Stepping Away From A Stuck Practise Session
Recently, I was in the middle of a practice session when I noticed there was a vibe shift. Up until that moment, everything was going fine - I’d started out super focused, working on an arrangement of Joni Mitchell’s “Woodstock” that I was getting ready to perform in this semester’s Spring Recital.
Before actually sitting at the piano, I’d mapped out my intentions for that practice session: I’d practice for 30-40 minutes, isolate the piano part from the vocal part to focus on rhythmic accuracy, and end by putting it all back together Verse/Chorus/Verse.
So far, so good.
About halfway through, I realized I needed to zero in on a couple of measures in the Chorus. I noticed that I was having trouble getting the piano part to align with the vocals, and the reason was because my rhythms at the keyboard weren’t accurate.

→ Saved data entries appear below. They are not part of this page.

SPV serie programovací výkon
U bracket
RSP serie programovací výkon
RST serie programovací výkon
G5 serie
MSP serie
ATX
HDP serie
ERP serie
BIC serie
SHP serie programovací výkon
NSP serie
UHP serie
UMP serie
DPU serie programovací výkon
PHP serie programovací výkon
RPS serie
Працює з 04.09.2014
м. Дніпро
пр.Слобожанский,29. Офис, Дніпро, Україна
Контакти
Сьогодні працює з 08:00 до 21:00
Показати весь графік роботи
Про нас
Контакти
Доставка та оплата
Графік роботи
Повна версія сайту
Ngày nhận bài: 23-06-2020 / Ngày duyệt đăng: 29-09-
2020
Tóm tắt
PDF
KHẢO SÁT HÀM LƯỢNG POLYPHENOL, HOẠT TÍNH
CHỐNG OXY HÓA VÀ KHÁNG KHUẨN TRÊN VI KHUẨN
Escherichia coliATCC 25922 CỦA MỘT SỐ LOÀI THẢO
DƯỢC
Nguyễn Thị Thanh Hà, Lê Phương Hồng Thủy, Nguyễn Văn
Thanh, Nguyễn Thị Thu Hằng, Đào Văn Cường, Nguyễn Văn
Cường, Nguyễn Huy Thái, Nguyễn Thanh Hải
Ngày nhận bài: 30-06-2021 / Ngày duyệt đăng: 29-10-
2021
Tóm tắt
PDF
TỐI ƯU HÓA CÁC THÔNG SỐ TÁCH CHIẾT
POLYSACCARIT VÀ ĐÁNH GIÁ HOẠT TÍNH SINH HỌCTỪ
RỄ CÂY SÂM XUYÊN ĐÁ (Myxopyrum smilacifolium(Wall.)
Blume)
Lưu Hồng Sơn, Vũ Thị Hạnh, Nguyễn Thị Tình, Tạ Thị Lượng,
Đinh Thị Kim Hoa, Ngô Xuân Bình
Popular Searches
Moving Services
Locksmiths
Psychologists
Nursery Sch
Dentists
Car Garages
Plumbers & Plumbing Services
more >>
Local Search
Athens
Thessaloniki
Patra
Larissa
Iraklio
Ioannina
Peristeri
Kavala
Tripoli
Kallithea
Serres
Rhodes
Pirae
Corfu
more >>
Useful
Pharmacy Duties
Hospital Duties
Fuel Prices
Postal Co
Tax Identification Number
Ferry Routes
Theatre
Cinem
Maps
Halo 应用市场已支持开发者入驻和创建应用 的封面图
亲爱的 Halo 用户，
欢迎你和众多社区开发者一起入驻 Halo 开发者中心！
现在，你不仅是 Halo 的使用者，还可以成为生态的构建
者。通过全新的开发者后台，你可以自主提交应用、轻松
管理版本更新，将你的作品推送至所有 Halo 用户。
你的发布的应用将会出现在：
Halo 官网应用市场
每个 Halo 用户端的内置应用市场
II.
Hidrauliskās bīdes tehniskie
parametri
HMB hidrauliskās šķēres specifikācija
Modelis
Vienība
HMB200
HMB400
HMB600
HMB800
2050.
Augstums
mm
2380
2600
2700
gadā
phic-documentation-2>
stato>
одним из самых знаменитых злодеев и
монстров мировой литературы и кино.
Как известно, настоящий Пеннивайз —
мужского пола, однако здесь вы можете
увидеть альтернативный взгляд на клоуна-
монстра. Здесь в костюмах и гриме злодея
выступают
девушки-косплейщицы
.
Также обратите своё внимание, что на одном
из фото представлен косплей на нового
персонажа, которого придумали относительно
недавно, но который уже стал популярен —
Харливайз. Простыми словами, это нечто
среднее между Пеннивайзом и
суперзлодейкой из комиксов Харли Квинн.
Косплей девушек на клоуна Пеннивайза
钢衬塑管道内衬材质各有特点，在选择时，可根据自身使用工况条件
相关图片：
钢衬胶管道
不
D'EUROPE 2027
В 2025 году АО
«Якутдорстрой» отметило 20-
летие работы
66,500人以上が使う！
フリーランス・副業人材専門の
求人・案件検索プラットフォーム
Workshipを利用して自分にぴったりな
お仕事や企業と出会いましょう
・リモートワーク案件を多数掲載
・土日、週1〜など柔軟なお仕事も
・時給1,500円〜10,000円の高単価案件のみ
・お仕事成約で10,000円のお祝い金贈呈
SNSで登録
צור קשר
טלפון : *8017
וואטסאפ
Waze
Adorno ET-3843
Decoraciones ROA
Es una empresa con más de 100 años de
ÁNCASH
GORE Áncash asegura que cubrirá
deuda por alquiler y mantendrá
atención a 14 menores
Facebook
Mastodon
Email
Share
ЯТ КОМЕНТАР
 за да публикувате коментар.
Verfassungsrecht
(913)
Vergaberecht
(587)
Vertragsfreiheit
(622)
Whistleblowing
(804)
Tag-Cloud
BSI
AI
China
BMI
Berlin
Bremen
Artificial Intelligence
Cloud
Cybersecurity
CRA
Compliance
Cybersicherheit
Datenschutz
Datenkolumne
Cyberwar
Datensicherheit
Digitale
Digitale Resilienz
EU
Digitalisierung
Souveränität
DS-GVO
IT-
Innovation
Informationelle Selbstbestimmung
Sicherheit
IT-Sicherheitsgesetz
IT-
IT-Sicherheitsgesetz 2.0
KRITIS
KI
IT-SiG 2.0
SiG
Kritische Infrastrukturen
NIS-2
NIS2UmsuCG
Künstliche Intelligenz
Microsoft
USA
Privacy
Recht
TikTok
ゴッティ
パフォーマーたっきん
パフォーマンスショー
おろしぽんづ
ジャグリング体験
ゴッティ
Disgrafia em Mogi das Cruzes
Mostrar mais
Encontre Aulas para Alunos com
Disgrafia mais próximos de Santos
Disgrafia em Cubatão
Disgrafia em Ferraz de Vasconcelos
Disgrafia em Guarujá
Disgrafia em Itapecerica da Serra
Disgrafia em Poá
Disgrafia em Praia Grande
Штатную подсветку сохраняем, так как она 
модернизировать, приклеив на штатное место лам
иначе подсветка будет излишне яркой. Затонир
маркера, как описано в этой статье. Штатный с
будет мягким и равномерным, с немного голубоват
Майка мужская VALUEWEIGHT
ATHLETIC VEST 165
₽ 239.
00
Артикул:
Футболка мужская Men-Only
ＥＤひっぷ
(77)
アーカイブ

I started with one of my favorite practice strategies: the practice box.
With the Practice Box, I’ll mark a section of the music I’m about to focus on with brackets. In this case, I was focusing on one single measure. I’ll also put a spare pencil on the C8 key of my piano. Every time I play the measure correctly, I’ll move the pencil down to the next lowest key until I’ve completed a certain number of reps (typically 3-5).
But my strategy didn’t stop there.
I realized I needed to make my Practice Box even smaller, zooming in on one beat at a time instead of trying to play through the whole measure at once. My struggle with the rhythm was happening at a micro, not a macro, level.
To smooth out the wrinkles, I needed to be certain that I was confident in all the notes - how they moved, how they aligned, and how they fit within each beat.
So, here I was, dissecting the measure to its foundation, taking it one beat at a time and only moving to the next beat after I’d played the previous one smoothly and confidently at least 3 times.
Slowly and steadily, I made it! I was able to play through the full measure from start to end without stopping, and I understood its foundation now. I understood its structure. I could instrumentally speak it just as easily as telling the rest of the musical story.
The next layer was to add the vocals back on to that measure. If I’d thought rhythmic dissecting was tough 15 minutes ago, I was in for a whole new kind of challenge!
First, I worked on the vocals alone. I realized that my hiccup was happening on beat 3. To my horror: I didn’t know my pitch. I kept wanting to hear it in the piano part, waiting for the accompaniment to hand me my note, and I couldn’t find it.
So, I broke it down beat by beat once again, this time adding the vocal line, pausing on beat 3 to hold out the pitch, and check it against the piano to make sure I was singing the right one. If I could do that smoothly, confidently, and accurately at least 3 times, I was golden!
I did it!
The last layer, the final boss, was to be able to sing through to beat 4 whilst also playing the piano part and doing it well. No hiccups. No pitch correction. No rhythmic inaccuracies. 3 - 5 times. I could do it, right?
Well…not quite.
Beat 3 continued to be the bane of my existence, even when I’d already thought I’d smoothed out all the structural wrinkles. No matter how hard I tried, I couldn’t make it over the hurdle into beat 4.
That’s when I realized this was my sign to take a breather.
So, I pulled out my Real Book (gifted by my beloved soul tie years ago) and did some jazz standard sight reading for a couple of minutes before officially stepping away from the piano.
Sight reading and noodling around with chord structures in a low-pressure, zero-stakes mindset gave my brain the little reset it needed to be okay with wrapping up the session. I didn’t want to leave the piano frustrated, and allowing myself to just play for the sake of playing helped regulate my feelings about not being able to hit my goal 100%.
Not every practice session is going to be amazing, energizing, or perfect. (In fact, I caution against using the p-word when it comes to practicing, but that’ll be another post for another day).
Sometimes, we’re going to start out with a clear goal, a neatly portioned map of how we want to spend our time at the piano, and then the exact opposite will happen. Or, we’re met with an unexpected challenge that asks of our focus first.
Other times, we may find ourselves playing repetitions without being present in the moment, or overworking ourselves to the point where we wind up on autopilot anyway, confused about why we can’t get a measure smoothed out. (Guilty!)
All of that is okay. It’s part of the process and the journey of being a musician.
It doesn’t mean we’re wrong, or bad, or unable to figure out whatever we’re working on. Sometimes, it just means we need a break.
So, if this post is finding you in mid-practice frustration, know that it’s going to be okay. Give yourself the space and grace to step away from the piano for a bit. Do something else that you enjoy - take a walk, read a poem, call a friend - and then decide if you’d like to come back to the piano later in the day, or wait until tomorrow.
Trust me, that quiet walk out in nature will be way more helpful than trying to trudge through one more autopilot-driven frustrated repetition at the piano.